Single by Eraserheads

from the album Ultraelectromagneticpop!
- B-side: "Tindahan ni Aling Nena"
- Released: 1993
- Genre: Pinoy rock
- Length: 5:26
- Label: Musiko Records; BMG Records (Pilipinas) Inc.;
- Songwriter: Ely Buendia
- Producer: Ed Formoso

Eraserheads singles chronology
| "Ligaya" (1993) | "Pare Ko" (1993) | "Toyang" (1993) |

= Pare Ko =

Pare Ko (English: "My Pal") is a song by the Philippine alternative rock band Eraserheads. A censored version of the song titled Walang Hiyang Pare Ko (“My Shameless Pal”) was released as the second promotional single from their debut album, Ultraelectromagneticpop! (1993).

==Music and lyrics==
About the song, writer Ely Buendia said: "I just want to come up with a love song that's different. It was an honest love song I suppose. And whenever you feel bad or happy about something, I think it's natural for someone to utter these words. Also I want to know if I could get away with it."

The song was inspired by a friend of Buendia's. "He was heartbroken so I wrote the song about him," he said in his acceptance speech when the band received the Gawad Oblation award from University of the Philippines in August 2024. He also revealed that he sent a demo cassette of the song to his professor to pass his Spanish class.

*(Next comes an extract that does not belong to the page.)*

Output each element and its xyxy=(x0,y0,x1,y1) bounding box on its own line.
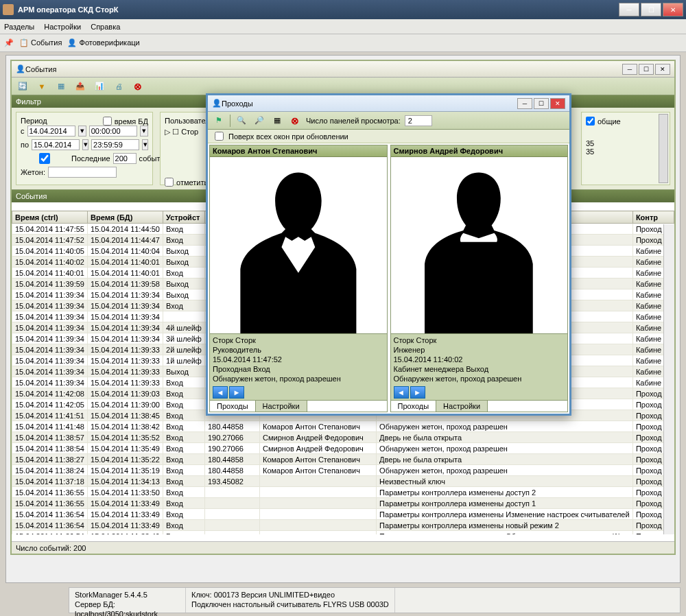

The song features expletives, such as "tangina" (local slang roughly translated as "son of a bitch"), "leche" (local slang conveying frustration, similar to "damn"), and "nabuburat" (local slang expressing annoyance, although the root word "burat" has sexual connotations). This was unheard of in Philippine mainstream music at the time. The Philippine Association of the Record Industry (PARI) unsuccessfully attempted to censor the song and the album. As a result, the band recorded a censored version titled "Walang Hiyang Pare Ko", which was also included with the original version in the album release (it was later excised from the 25th anniversary reissue).

==Legacy==
===Covers===
- APO Hiking Society covered the song in 2001 for their final studio album Banda Rito.
- Sponge Cola covered the song for the first Eraserheads tribute album Ultraelectromagneticjam!: The Music of the Eraserheads, released in 2005.
- Johnoy Danao covered the song for the second Eraserheads tribute album The Reunion: An Eraserheads Tribute Album, released in 2012.
- Former Rivermaya frontman Jason Fernandez covered the song as a Wishclusive on Wish 107.5 in 2018.

===In popular culture===
The song became the basis for the 1995 movie of the same name starring Claudine Barretto, Mark Anthony Fernandez and Jomari Yllana.